Exercise instructions: Reproduce every entry exactly as written.

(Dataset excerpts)
______________________________
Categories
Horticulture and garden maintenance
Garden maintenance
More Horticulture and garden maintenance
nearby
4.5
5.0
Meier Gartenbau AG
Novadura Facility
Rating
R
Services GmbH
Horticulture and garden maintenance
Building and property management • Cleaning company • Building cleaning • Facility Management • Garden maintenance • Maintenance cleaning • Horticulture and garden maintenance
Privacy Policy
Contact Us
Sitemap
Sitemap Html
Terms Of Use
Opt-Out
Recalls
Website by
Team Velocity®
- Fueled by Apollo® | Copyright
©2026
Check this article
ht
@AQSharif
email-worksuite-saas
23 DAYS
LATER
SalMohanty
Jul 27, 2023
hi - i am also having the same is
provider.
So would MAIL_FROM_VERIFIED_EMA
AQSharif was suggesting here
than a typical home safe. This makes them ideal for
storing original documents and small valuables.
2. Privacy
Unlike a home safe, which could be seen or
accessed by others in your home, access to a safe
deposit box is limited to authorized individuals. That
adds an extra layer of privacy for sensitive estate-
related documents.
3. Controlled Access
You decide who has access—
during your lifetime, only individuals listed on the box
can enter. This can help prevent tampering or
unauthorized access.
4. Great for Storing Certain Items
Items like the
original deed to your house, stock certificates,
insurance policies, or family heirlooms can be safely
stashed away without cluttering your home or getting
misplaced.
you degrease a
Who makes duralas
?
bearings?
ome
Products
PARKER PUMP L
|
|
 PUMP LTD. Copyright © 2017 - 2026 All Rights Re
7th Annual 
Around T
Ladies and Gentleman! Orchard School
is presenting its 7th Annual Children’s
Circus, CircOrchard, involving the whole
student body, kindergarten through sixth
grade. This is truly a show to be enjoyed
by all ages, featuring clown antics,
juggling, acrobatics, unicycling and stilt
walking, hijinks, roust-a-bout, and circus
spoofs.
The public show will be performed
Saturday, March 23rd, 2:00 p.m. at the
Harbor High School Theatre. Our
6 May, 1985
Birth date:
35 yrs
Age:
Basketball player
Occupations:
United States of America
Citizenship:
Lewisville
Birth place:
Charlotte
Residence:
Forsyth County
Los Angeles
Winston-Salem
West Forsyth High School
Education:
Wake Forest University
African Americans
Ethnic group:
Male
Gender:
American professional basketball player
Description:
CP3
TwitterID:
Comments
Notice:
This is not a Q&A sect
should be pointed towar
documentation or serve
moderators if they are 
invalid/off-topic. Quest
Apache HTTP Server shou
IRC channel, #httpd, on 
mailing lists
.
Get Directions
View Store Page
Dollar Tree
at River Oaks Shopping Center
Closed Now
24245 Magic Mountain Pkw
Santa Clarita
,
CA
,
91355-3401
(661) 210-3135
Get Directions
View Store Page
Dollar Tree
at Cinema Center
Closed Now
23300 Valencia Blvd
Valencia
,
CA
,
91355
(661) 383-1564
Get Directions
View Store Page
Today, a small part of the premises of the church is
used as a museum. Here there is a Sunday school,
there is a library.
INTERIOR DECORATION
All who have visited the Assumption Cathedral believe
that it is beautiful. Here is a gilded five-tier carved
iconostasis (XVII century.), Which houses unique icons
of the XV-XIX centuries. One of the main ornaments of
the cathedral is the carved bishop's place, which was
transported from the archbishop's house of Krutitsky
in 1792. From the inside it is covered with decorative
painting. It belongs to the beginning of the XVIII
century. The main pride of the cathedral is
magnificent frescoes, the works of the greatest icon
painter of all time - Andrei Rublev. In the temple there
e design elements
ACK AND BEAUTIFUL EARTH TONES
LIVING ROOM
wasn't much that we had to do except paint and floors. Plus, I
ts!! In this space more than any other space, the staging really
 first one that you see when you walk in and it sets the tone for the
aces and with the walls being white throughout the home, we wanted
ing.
______________________________
Answer to the problem:
Categories
Horticulture and garden maintenance
Garden maintenance
More Horticulture and garden maintenance
nearby
4.5
5.0
Meier Gartenbau AG
Novadura Facility
Rating
R
Services GmbH
Horticulture and garden maintenance
Building and property management • Cleaning company • Building cleaning • Facility Management • Garden maintenance • Maintenance cleaning • Horticulture and garden maintenance
Privacy Policy
Contact Us
Sitemap
Sitemap Html
Terms Of Use
Opt-Out
Recalls
Website by
Team Velocity®
- Fueled by Apollo® | Copyright
©2026
Check this article
ht
@AQSharif
email-worksuite-saas
23 DAYS
LATER
SalMohanty
Jul 27, 2023
hi - i am also having the same is
provider.
So would MAIL_FROM_VERIFIED_EMA
AQSharif was suggesting here
than a typical home safe. This makes them ideal for
storing original documents and small valuables.
2. Privacy
Unlike a home safe, which could be seen or
accessed by others in your home, access to a safe
deposit box is limited to authorized individuals. That
adds an extra layer of privacy for sensitive estate-
related documents.
3. Controlled Access
You decide who has access—
during your lifetime, only individuals listed on the box
can enter. This can help prevent tampering or
unauthorized access.
4. Great for Storing Certain Items
Items like the
original deed to your house, stock certificates,
insurance policies, or family heirlooms can be safely
stashed away without cluttering your home or getting
misplaced.
you degrease a
Who makes duralas
?
bearings?
ome
Products
PARKER PUMP L
|
|
 PUMP LTD. Copyright © 2017 - 2026 All Rights Re
7th Annual 
Around T
Ladies and Gentleman! Orchard School
is presenting its 7th Annual Children’s
Circus, CircOrchard, involving the whole
student body, kindergarten through sixth
grade. This is truly a show to be enjoyed
by all ages, featuring clown antics,
juggling, acrobatics, unicycling and stilt
walking, hijinks, roust-a-bout, and circus
spoofs.
The public show will be performed
Saturday, March 23rd, 2:00 p.m. at the
Harbor High School Theatre. Our
6 May, 1985
Birth date:
35 yrs
Age:
Basketball player
Occupations:
United States of America
Citizenship:
Lewisville
Birth place:
Charlotte
Residence:
Forsyth County
Los Angeles
Winston-Salem
West Forsyth High School
Education:
Wake Forest University
African Americans
Ethnic group:
Male
Gender:
American professional basketball player
Description:
CP3
TwitterID:
Comments
Notice:
This is not a Q&A sect
should be pointed towar
documentation or serve
moderators if they are 
invalid/off-topic. Quest
Apache HTTP Server shou
IRC channel, #httpd, on 
mailing lists
.
Get Directions
View Store Page
Dollar Tree
at River Oaks Shopping Center
Closed Now
24245 Magic Mountain Pkw
Santa Clarita
,
CA
,
91355-3401
(661) 210-3135
Get Directions
View Store Page
Dollar Tree
at Cinema Center
Closed Now
23300 Valencia Blvd
Valencia
,
CA
,
91355
(661) 383-1564
Get Directions
View Store Page
Today, a small part of the premises of the church is
used as a museum. Here there is a Sunday school,
there is a library.
INTERIOR DECORATION
All who have visited the Assumption Cathedral believe
that it is beautiful. Here is a gilded five-tier carved
iconostasis (XVII century.), Which houses unique icons
of the XV-XIX centuries. One of the main ornaments of
the cathedral is the carved bishop's place, which was
transported from the archbishop's house of Krutitsky
in 1792. From the inside it is covered with decorative
painting. It belongs to the beginning of the XVIII
century. The main pride of the cathedral is
magnificent frescoes, the works of the greatest icon
painter of all time - Andrei Rublev. In the temple there
e design elements
ACK AND BEAUTIFUL EARTH TONES
LIVING ROOM
wasn't much that we had to do except paint and floors. Plus, I
ts!! In this space more than any other space, the staging really
 first one that you see when you walk in and it sets the tone for the
aces and with the walls being white throughout the home, we wanted
ing.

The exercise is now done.